Selon les agences, assumer sa part du financement global serait l’occasion pour le Canada de changer de manière significative la vie des populations qui souffrent le plus des impacts des changements climatiques.
Les objectifs de réduction de gaz à effet de serre et le financement de l’adaptation aux changements climatiques et du développement écoresponsable dans les pays vulnérables sont les deux enjeux importants du sommet de Copenhague. Le financement de l’adaptation aux changements climatiques aiderait les communautés pauvres à se préparer aux catastrophes liées au climat, à pratiquer une agriculture résistante à la sécheresse, à construire des infrastructures telles des digues, et à mettre en place d’autres projets ayant pour but de se protéger.
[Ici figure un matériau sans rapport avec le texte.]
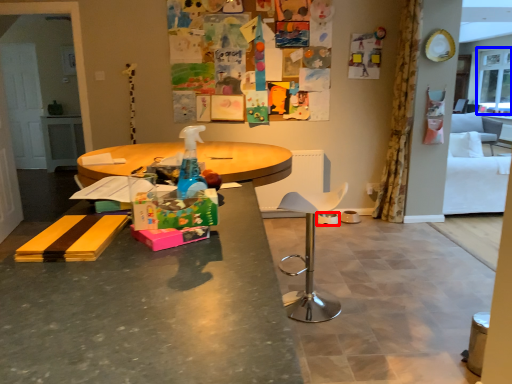 Question: Which object is closer to the camera taking this photo, bowl (highlighted by a red box) or window screen (highlighted by a blue box)?

Choices:
 (A) bowl
 (B) window screen

Answer: (A) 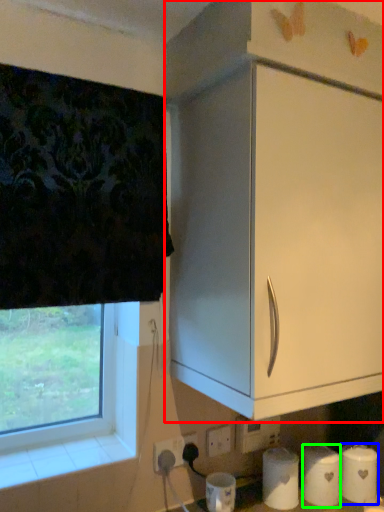 Question: Based on their relative distances, which object is farther from cabinetry (highlighted by a red box)? Choose from toilet paper (highlighted by a blue box) and toilet paper (highlighted by a green box).

Choices:
 (A) toilet paper
 (B) toilet paper

Answer: (A) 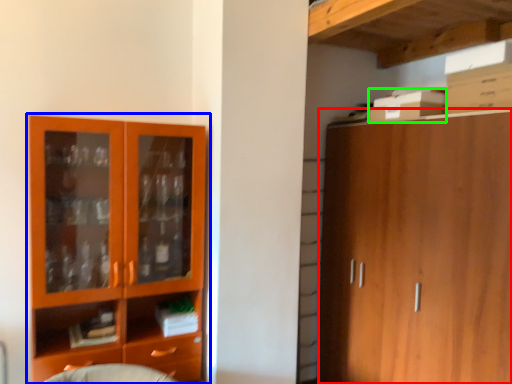 Question: Which is farther away from cabinetry (highlighted by a red box)? cupboard (highlighted by a blue box) or cardboard box (highlighted by a green box)?

Choices:
 (A) cupboard
 (B) cardboard box

Answer: (A) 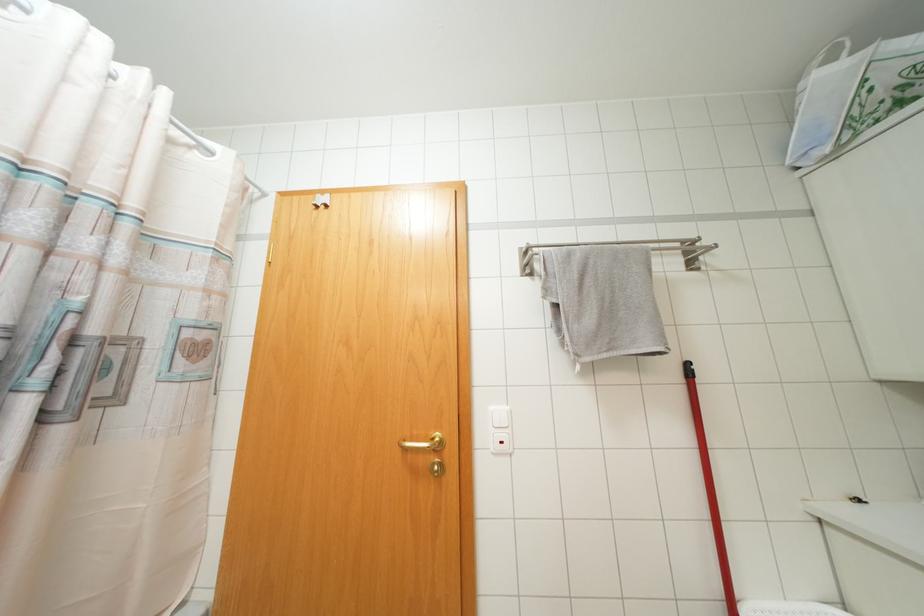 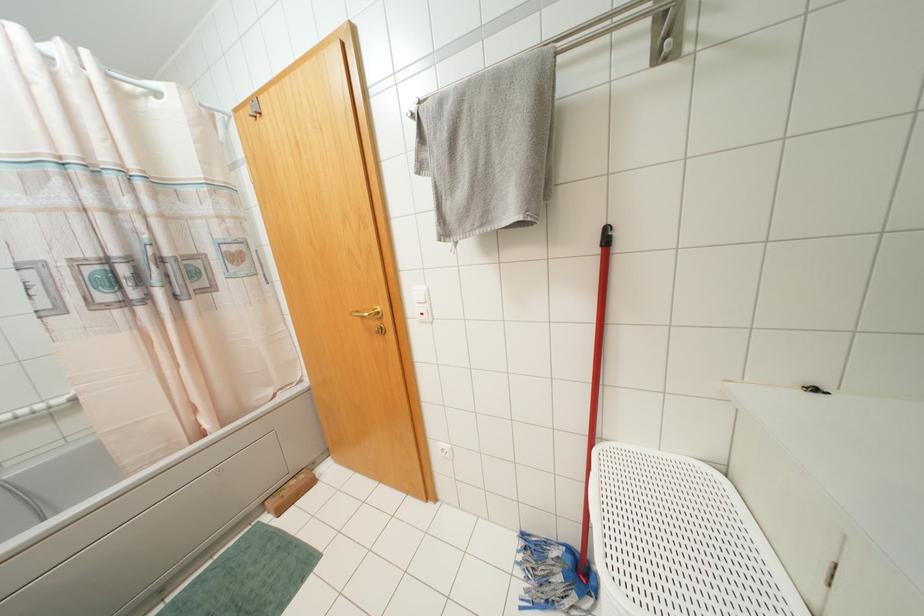 Locate, in the second image, the point that corresponds to [686,363] in the first image.

(606, 229) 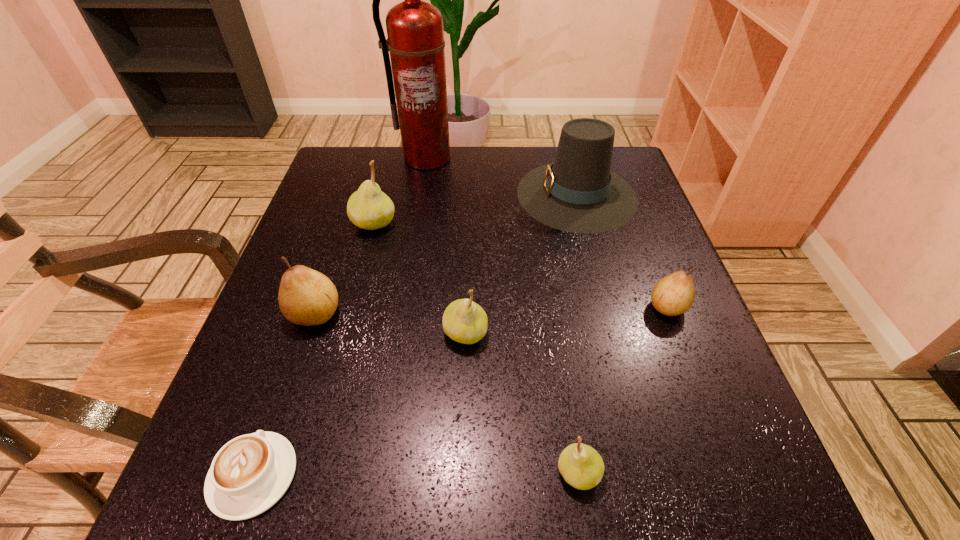 The image size is (960, 540). In order to click on hat positioned at the right edge in this screenshot , I will do `click(578, 193)`.

The width and height of the screenshot is (960, 540). Identify the location of pear situated at the right edge. (672, 295).

Identify the location of object situated at the near left corner. This screenshot has height=540, width=960. (249, 474).

The image size is (960, 540). I want to click on object present at the far right corner, so click(578, 193).

At what (x,y) coordinates should I click in order to perform the action: click on free location at the far edge of the desktop. Please return your answer as a coordinate pair (x, y). Looking at the image, I should click on (410, 181).

Where is `vacant space at the near edge of the desktop`? vacant space at the near edge of the desktop is located at coordinates (623, 481).

The height and width of the screenshot is (540, 960). Find the location of `vacant space at the left edge of the desktop`. vacant space at the left edge of the desktop is located at coordinates [x=348, y=228].

The height and width of the screenshot is (540, 960). What are the coordinates of `vacant space at the right edge of the desktop` in the screenshot? It's located at (693, 341).

Identify the location of blank space at the far left corner of the desktop. The width and height of the screenshot is (960, 540). point(353,180).

The image size is (960, 540). In order to click on vacant space at the far right corner in this screenshot , I will do [x=612, y=157]. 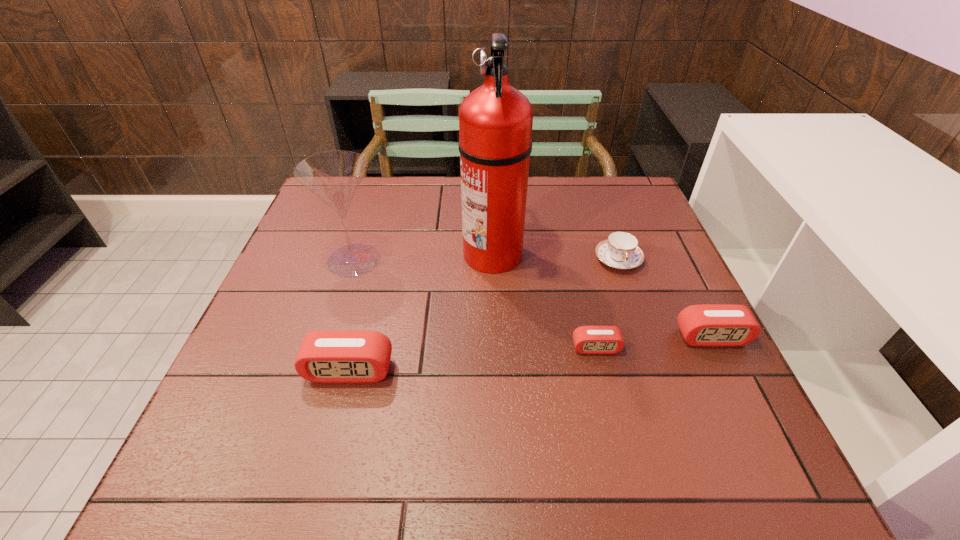 To achieve uniform spacing by inserting another alarm_clock among them, please point to a free space for this new alarm_clock. Please provide its 2D coordinates. Your answer should be formatted as a tuple, i.e. [(x, y)], where the tuple contains the x and y coordinates of a point satisfying the conditions above.

[(475, 359)] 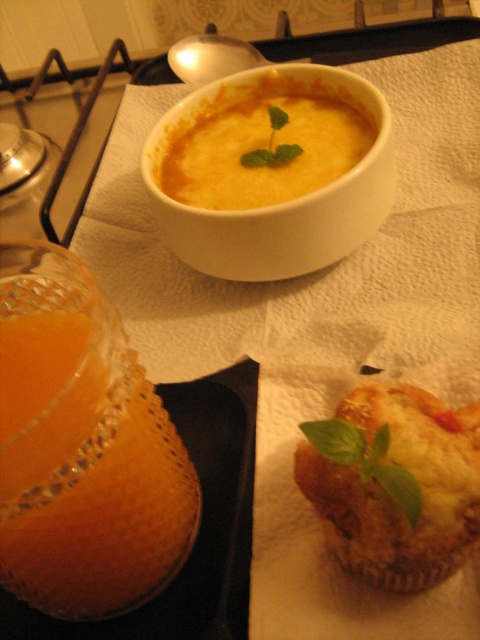 Question: Which point is closer to the camera?

Choices:
 (A) translucent glass cup of orange juice at lower left
 (B) yellow matte soup at center

Answer: (A)

Question: Can you confirm if golden brown muffin at lower right is smaller than green leafy basil at center?

Choices:
 (A) yes
 (B) no

Answer: (B)

Question: Is golden brown muffin at lower right behind yellow matte soup at center?

Choices:
 (A) yes
 (B) no

Answer: (B)

Question: Based on their relative distances, which object is farther from the green leafy basil at center?

Choices:
 (A) translucent glass cup of orange juice at lower left
 (B) yellow matte soup at center
 (C) golden brown muffin at lower right

Answer: (B)

Question: Which point appears farthest from the camera in this image?

Choices:
 (A) (305, 497)
 (B) (323, 451)
 (C) (229, 92)
 (D) (172, 540)

Answer: (C)

Question: Can you confirm if golden brown muffin at lower right is positioned to the left of yellow matte soup at center?

Choices:
 (A) no
 (B) yes

Answer: (A) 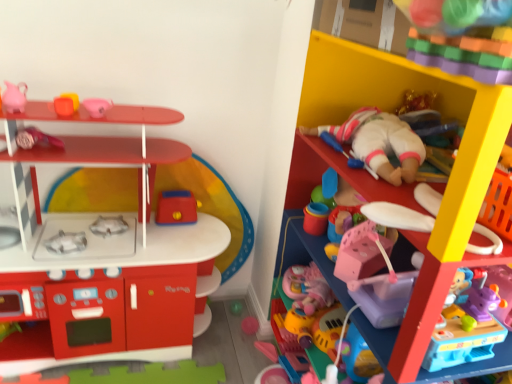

« On ne peut nier le fait que les pays les plus pauvres subissent déjà les impacts des changements climatiques. Dans ces pays, des milliards de personnes vulnérables vivent déjà dans la pauvreté », déclare Gerry Barr, président et chef de la direction du Conseil canadien pour la coopération internationale. « Il est aussi indéniable que les pays les plus riches, comme le Canada, portent la responsabilité de s’attaquer à cette crise mondiale. »
Des chercheurs prévoient que la hausse des températures de la planète s’accompagnera d’une augmentation de 50 pour cent du nombre de personnes touchées par des catastrophes liées au climat, comme les sécheresses et les inondations. Ce nombre pourrait dépasser les 375 millions d’ici 2015 seulement.
« Les pays les plus pauvres ne sont responsables que de 7 % pour cent des émissions globales. Pourtant, des 262 millions de personnes affectées chaque année par les catastrophes climatiques, 98 % vivent au Sud, déclare Laure Waridel, membre du Conseil d’administration d’Oxfam-Québec. Les pays du Nord, y compris le Canada, doivent reconnaître leur responsabilité et financer adéquatement l’adaptation du Sud aux changements climatiques. Nous comptons sur le Canada pour prendre des engagements fermes à cet égard d’ici Copenhague. Ce n’est pas une question de charité, mais bien de justice. »
« Un échec à Copenhague entraînerait une diminution de l’espérance de vie des femmes vivant dans la pauvreté, en plus de nuire à leurs conditions », ajoute Mark Fried. « En appuyant les propositions des pays en développement pour financer l’adaptation aux changements climatiques, le Canada favoriserait la conclusion d’une entente internationale juste et ambitieuse. »
On pourrait amasser des fonds au moyen d’un système fédéral de plafonnement et d’échange de droits d’émission de gaz à effet de serre. Dans un nouveau rapport d’Oxfam et de l’Institut Pembina, on peut lire qu’il suffirait de moins de 10 pour cent de la valeur totale des droits d’émission pour récolter les fonds nécessaires.
« Au cours des neuf derniers mois, nous avons recueilli plus de 53 500 signatures, ce qui démontre que les Canadiens comprennent l’urgence d’agir en appui aux personnes les plus affectées » déclare Brian Barton, président de l’Association québécoise des organismes de coopération internationale (AQOCI). « Au Québec, par exemple, en novembre dernier, plus de 200 activités ont été organisées dans 13 régions pendant 10 jours autour des impacts humains des changements climatiques au Sud. Cet engouement souligne l’importance de cette question pour la population québécoise ».
« Nous devons agir dès maintenant : plus de personnes meurent à chaque instant qui passe », ajoute-t-il.